The fingers play in two different ways: alternating and block/arpeggio-style. For music that is primarily melodic (lead part) the fingers normally alternate. Two fingers, usually I & M (index and middle), will trade off.  This makes the fingers look like a little walking man. They can play on any string required. So if the melody goes really low, then the I & M fingers will go down on the bass strings. The key is that they alternate. The one exception is when you are changing strings from high to low using the rest stroke. This technique referred to as dropping the I finger can help speed up melody passages. It works as follows: A player plays a note on the first string using the I finger. His finger comes to rest on the second string. The next note he needs to play also happens to be on the second string. At this point why alternate since his finger is already in position and ready to play? So he plays the string with the I finger thus being as efficient as possible.

The other manner of playing the strings is the block/arpeggio style. What happens in arpeggio style playing is that a finger is assigned to a string and whenever you need to play that string you use that finger. For instance “i” plays all material on the third string, m plays all material on second string, and a for the first string. (The thumb usually jumps around and plays anything on the fourth, fifth, and sixth string) When music changes strings with every note then arpeggio style playing is used. Or when music requires playing two or three notes at a time arpeggio style is used.

Differences between the strokes

Now as to the difference between rest and free stroke really there is very little. The only difference in how one executes a rest and free stroke should be the positioning of the hands. The large knuckle joint serves as a guide for positioning the hand. For free stroke the knuckle should be directly above the string being played. For example if the I finger is playing the second string then the knuckle should be directly above the second string. Because of this positioning the I finger will naturally miss the third string without any change in the curve of the finger .Do not move the middle joint so that you miss the string, instead position the hand as stated so that the finger misses the next string. It will miss the next string by a very small amount, .5 to 1cm. 

For rest stroke the positioning is different. The knuckle should be two to three strings behind the sting being played. For example if the I finger plays the first string than the I knuckle should be above the third or fourth string.  The finger will naturally fall into the next string without any assistance from the middle or little joint.

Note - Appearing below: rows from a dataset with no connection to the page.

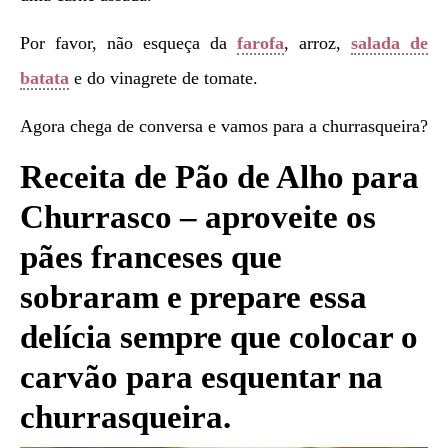
Por favor, não esqueça da
farofa
, arroz,
salada de
batata
e do vinagrete de tomate.
Agora chega de conversa e vamos para a churrasqueira?
Receita de Pão de Alho para
Churrasco – aproveite os
pães franceses que
sobraram e prepare essa
delícia sempre que colocar o
carvão para esquentar na
churrasqueira.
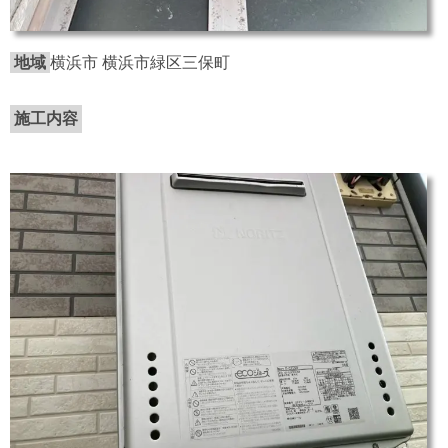
地域
横浜市 横浜市緑区三保町
施工内容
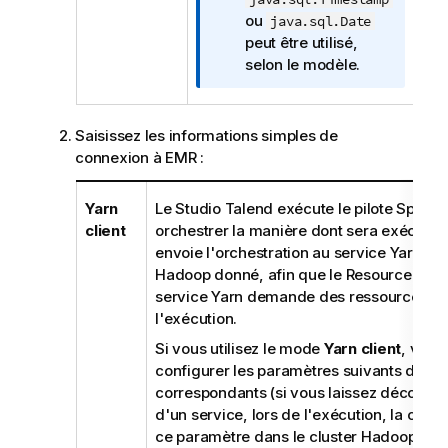
I
ou
java.sql.Date
n
peut être utilisé,
f
selon le modèle.
o
r
m
Saisissez les informations simples de
a
connexion à EMR :
t
i
Yarn
Le
Studio Talend
exécute le pilote Spark 
o
client
orchestrer la manière dont sera exécuté l
n
envoie l'orchestration au service Yarn d'u
s
Hadoop donné, afin que le Resource Man
service Yarn demande des ressources po
l'exécution.
Si vous utilisez le mode
Yarn client
, vous
configurer les paramètres suivants dans
correspondants (si vous laissez décochée
d'un service, lors de l'exécution, la conf
ce paramètre dans le cluster Hadoop à uti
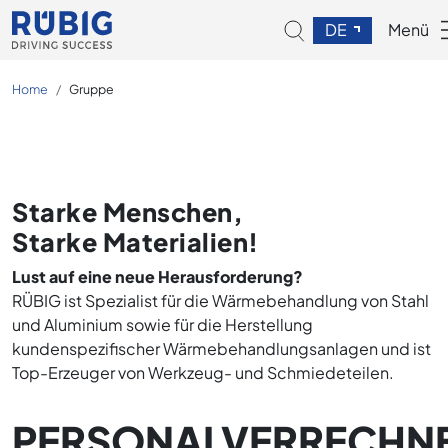
DE
Menü
Home
Gruppe
Starke Menschen,
Starke Materialien!
Lust auf eine neue Herausforderung?
RÜBIG ist Spezialist für die Wärme­behandlung von Stahl
und Aluminium sowie für die Herstellung
kundenspezifischer Wärmebehandlungsanlagen und ist
Top-Erzeuger von Werkzeug- und Schmiedeteilen.
PERSONALVERRECHN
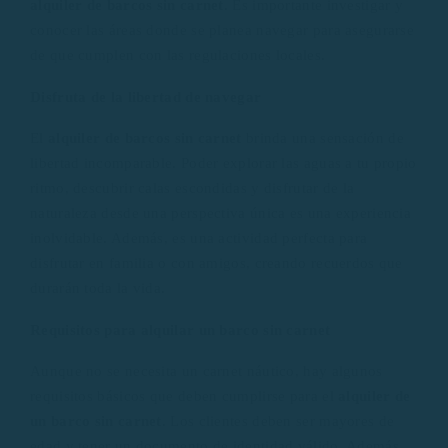
alquiler de barcos sin carnet
. Es importante investigar y
conocer las áreas donde se planea navegar para asegurarse
de que cumplen con las regulaciones locales.
Disfruta de la libertad de navegar
El
alquiler de barcos sin carnet
brinda una sensación de
libertad incomparable. Poder explorar las aguas a tu propio
ritmo, descubrir calas escondidas y disfrutar de la
naturaleza desde una perspectiva única es una experiencia
inolvidable. Además, es una actividad perfecta para
disfrutar en familia o con amigos, creando recuerdos que
durarán toda la vida.
Requisitos para alquilar un barco sin carnet
Aunque no se necesita un carnet náutico, hay algunos
requisitos básicos que deben cumplirse para el
alquiler de
un barco sin carnet
. Los clientes deben ser mayores de
edad y tener un documento de identidad válido. Además,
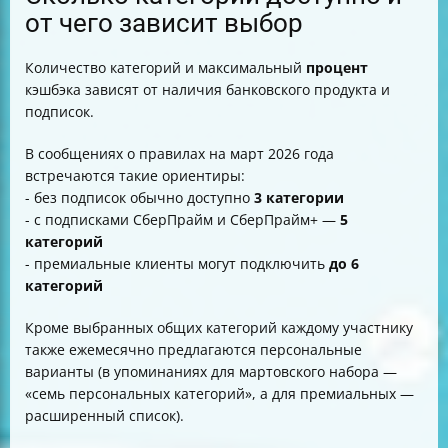
от чего зависит выбор
Количество категорий и максимальный
процент
кэшбэка зависят от наличия банковского продукта и
подписок.
В сообщениях о правилах на март 2026 года
встречаются такие ориентиры:
- без подписок обычно доступно
3 категории
- с подписками СберПрайм и СберПрайм+ —
5
категорий
- премиальные клиенты могут подключить
до 6
категорий
Кроме выбранных общих категорий каждому участнику
также ежемесячно предлагаются персональные
варианты (в упоминаниях для мартовского набора —
«семь персональных категорий», а для премиальных —
расширенный список).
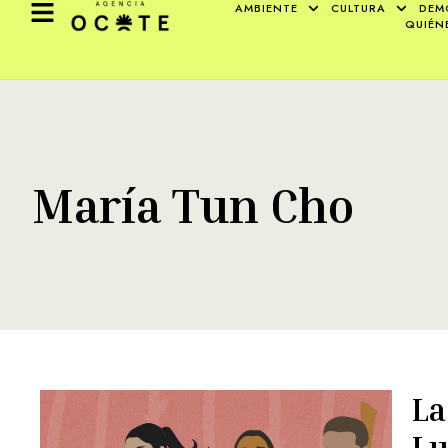
AMBIENTE
CULTURA
DEM
QUIÉN
María Tun Cho
La
Lu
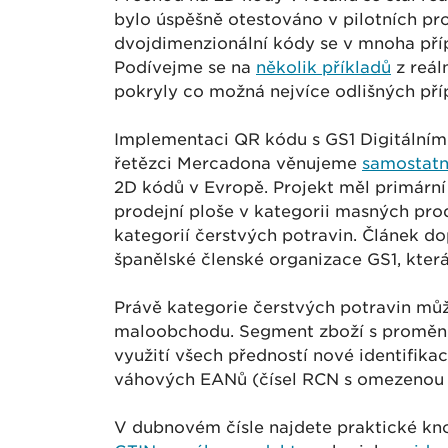
bylo úspěšně otestováno v pilotních pr
dvojdimenzionální kódy se v mnoha přípa
Podívejme se na
několik příkladů
z reál
pokryly co možná nejvíce odlišných pří
Implementaci QR kódu s GS1 Digitální
řetězci Mercadona věnujeme
samostatn
2D kódů v Evropě. Projekt měl primární c
prodejní ploše v kategorii masných prod
kategorií čerstvých potravin. Článek d
španělské členské organizace GS1, kte
Právě kategorie čerstvých potravin mů
maloobchodu. Segment zboží s proměnn
využití všech předností nové identifika
váhových EANů (čísel RCN s omezenou 
V dubnovém čísle najdete praktické kn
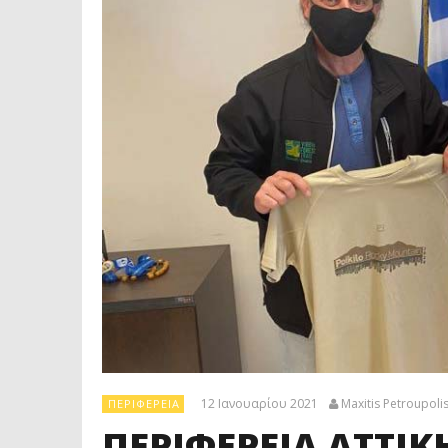
12 Ιανουαρίου 2021
Maxitis Petroupoli
ΠΕΡΙΦΈΡΕΙΑ
ΠΕΡΙΦΕΡΕΙΑ ΑΤΤΙΚ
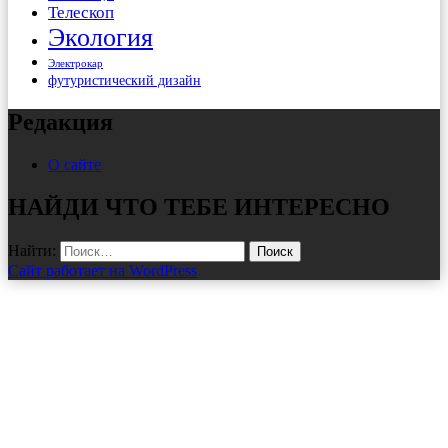
Телескоп
Экология
Электрокар
футуристический дизайн
Редакция
О сайте
НАЙДИ ЧТО ТЕБЕ ИНТЕРЕСНО
Найти:
Сайт работает на WordPress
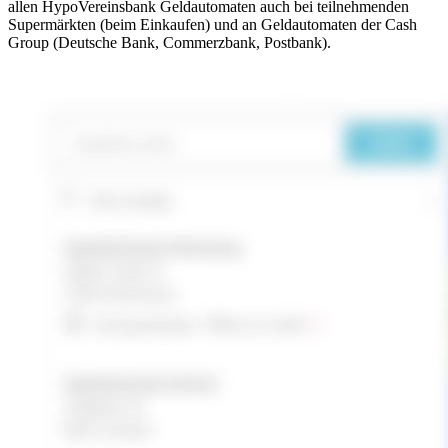
allen HypoVereinsbank Geldautomaten auch bei teilnehmenden
Supermärkten (beim Einkaufen) und an Geldautomaten der Cash
Group (Deutsche Bank, Commerzbank, Postbank).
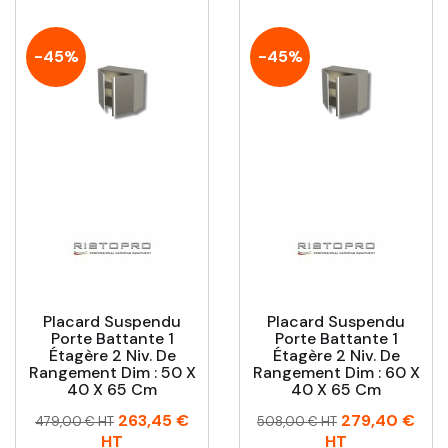
-45%
-45%
Placard Suspendu
Placard Suspendu
Porte Battante 1
Porte Battante 1
Étagère 2 Niv. De
Étagère 2 Niv. De
Rangement Dim : 50 X
Rangement Dim : 60 X
40 X 65 Cm
40 X 65 Cm
Prix
Prix
Prix
Prix
263,45 €
279,40 €
479,00 € HT
508,00 € HT
habituel
habituel
HT
HT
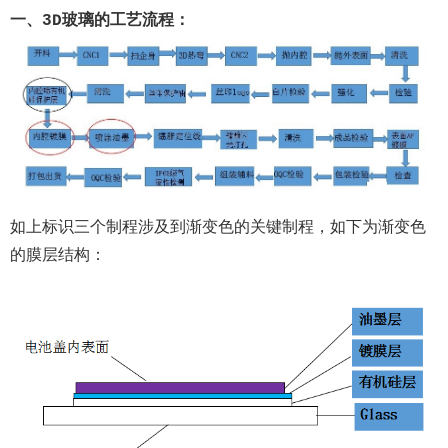
一、3D玻璃的工艺流程：
如上标识三个制程涉及到渐变色的关键制程，如下为渐变色
的膜层结构：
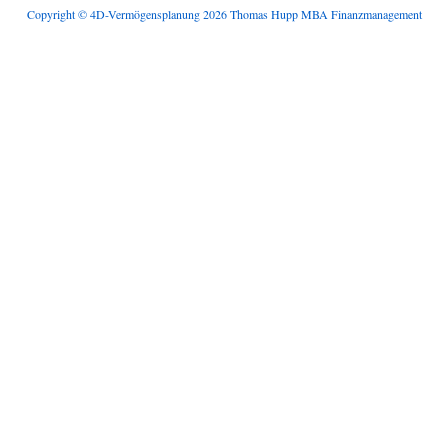
Copyright © 4D-Vermögensplanung 2026 Thomas Hupp MBA Finanzmanagement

Keep in mind that all these “rules” are really guidelines. The position of the knuckle is a good guideline, but due to the individuality of each person’s hands there is always some fine tuning to be done. The over riding principle is that the curve of fingers stays same, move from knuckle joint, and move the finger in towards the palm of the hand and not up and away. 

The Thumb’s Role

The thumb’s role, when not playing, is to stabilize the right hand. There are numerous approaches to thumb placement, some advocate complete stability while others have the thumb follow the fingers. A hybrid approach is also possible. In the hybrid approach the thumb is placed on the sixth string with one exception. When playing on the 5th or 6th string the thumb can be moved to the guitar top. Here it acts as a “seventh” string. When playing with the rest stroke on the 6th string the fingers even come to rest on the thumb, much as they would if there were an additional string.

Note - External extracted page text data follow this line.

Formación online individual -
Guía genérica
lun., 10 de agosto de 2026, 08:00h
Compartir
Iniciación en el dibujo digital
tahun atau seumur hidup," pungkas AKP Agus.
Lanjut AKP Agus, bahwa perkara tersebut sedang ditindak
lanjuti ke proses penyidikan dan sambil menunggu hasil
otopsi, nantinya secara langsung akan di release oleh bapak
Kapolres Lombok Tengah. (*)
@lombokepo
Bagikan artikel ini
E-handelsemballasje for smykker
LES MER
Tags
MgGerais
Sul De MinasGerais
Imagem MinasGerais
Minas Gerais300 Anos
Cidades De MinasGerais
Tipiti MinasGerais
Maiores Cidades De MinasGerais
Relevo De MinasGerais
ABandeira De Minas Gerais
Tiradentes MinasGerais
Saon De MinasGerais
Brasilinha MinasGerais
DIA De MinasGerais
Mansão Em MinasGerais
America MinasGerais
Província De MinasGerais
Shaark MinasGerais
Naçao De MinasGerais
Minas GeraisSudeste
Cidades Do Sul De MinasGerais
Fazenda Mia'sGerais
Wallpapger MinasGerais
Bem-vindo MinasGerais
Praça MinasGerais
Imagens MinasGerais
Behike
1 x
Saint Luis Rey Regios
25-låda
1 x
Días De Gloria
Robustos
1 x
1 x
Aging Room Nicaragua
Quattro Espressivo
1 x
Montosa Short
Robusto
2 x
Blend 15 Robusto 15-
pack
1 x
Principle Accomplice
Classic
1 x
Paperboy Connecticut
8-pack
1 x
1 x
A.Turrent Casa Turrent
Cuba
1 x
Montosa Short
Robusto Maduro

Practice, Practice, Practice

Keep in mind that the principles outlined here take a lifetime to master. Frequent review of these materials is important. If you are having trouble mastering these skills, concentrate on one concept at a time. If you need to  work on alternating, finger direction, note reading, and rhythm all at the same time you are better off isolating each element. That is why this method has separate sections for technique, reading, and rhythm. Review, review, review. Don’t be afraid to become a beginner again. Go back to the basics time after time and you will get it.